▶ **WHAT TO DO**:
In the copy, include no images, and repeat each entry precisely as written.

Saved entries
--------------------

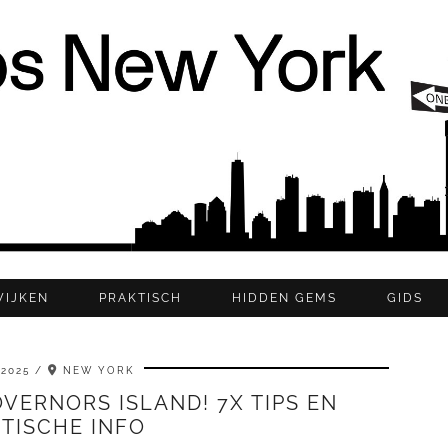
WIJKEN
PRAKTISCH
HIDDEN GEMS
GIDS
 2025
NEW YORK
VERNORS ISLAND! 7X TIPS EN
TISCHE INFO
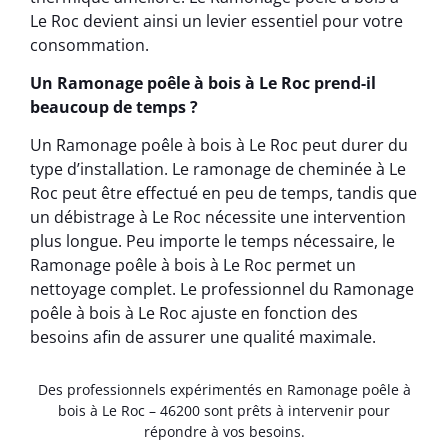
Le Roc devient ainsi un levier essentiel pour votre
consommation.
Un Ramonage poêle à bois à Le Roc prend-il
beaucoup de temps ?
Un Ramonage poêle à bois à Le Roc peut durer du
type d’installation. Le ramonage de cheminée à Le
Roc peut être effectué en peu de temps, tandis que
un débistrage à Le Roc nécessite une intervention
plus longue. Peu importe le temps nécessaire, le
Ramonage poêle à bois à Le Roc permet un
nettoyage complet. Le professionnel du Ramonage
poêle à bois à Le Roc ajuste en fonction des
besoins afin de assurer une qualité maximale.
Des professionnels expérimentés en Ramonage poêle à
bois à Le Roc – 46200 sont prêts à intervenir pour
répondre à vos besoins.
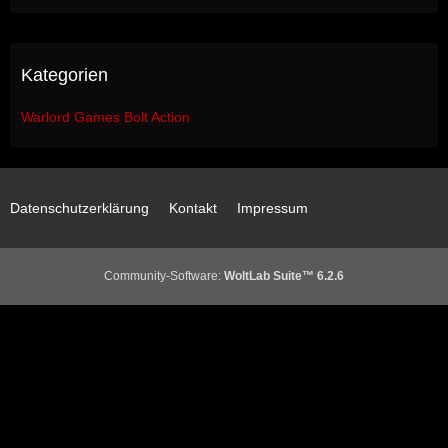
Kategorien
Warlord Games Bolt Action
Datenschutzerklärung
Kontakt
Impressum
Community-Software:
WoltLab Suite™ 6.2.6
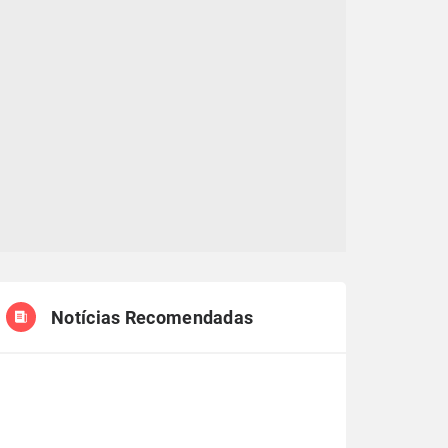
Notícias Recomendadas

--------------------

▶ **EXERCISE OUTPUT**:
WIJKEN
PRAKTISCH
HIDDEN GEMS
GIDS
 2025
NEW YORK
VERNORS ISLAND! 7X TIPS EN
TISCHE INFO
Le Roc devient ainsi un levier essentiel pour votre
consommation.
Un Ramonage poêle à bois à Le Roc prend-il
beaucoup de temps ?
Un Ramonage poêle à bois à Le Roc peut durer du
type d’installation. Le ramonage de cheminée à Le
Roc peut être effectué en peu de temps, tandis que
un débistrage à Le Roc nécessite une intervention
plus longue. Peu importe le temps nécessaire, le
Ramonage poêle à bois à Le Roc permet un
nettoyage complet. Le professionnel du Ramonage
poêle à bois à Le Roc ajuste en fonction des
besoins afin de assurer une qualité maximale.
Des professionnels expérimentés en Ramonage poêle à
bois à Le Roc – 46200 sont prêts à intervenir pour
répondre à vos besoins.
Kategorien
Warlord Games Bolt Action
Datenschutzerklärung
Kontakt
Impressum
Community-Software:
WoltLab Suite™ 6.2.6
Notícias Recomendadas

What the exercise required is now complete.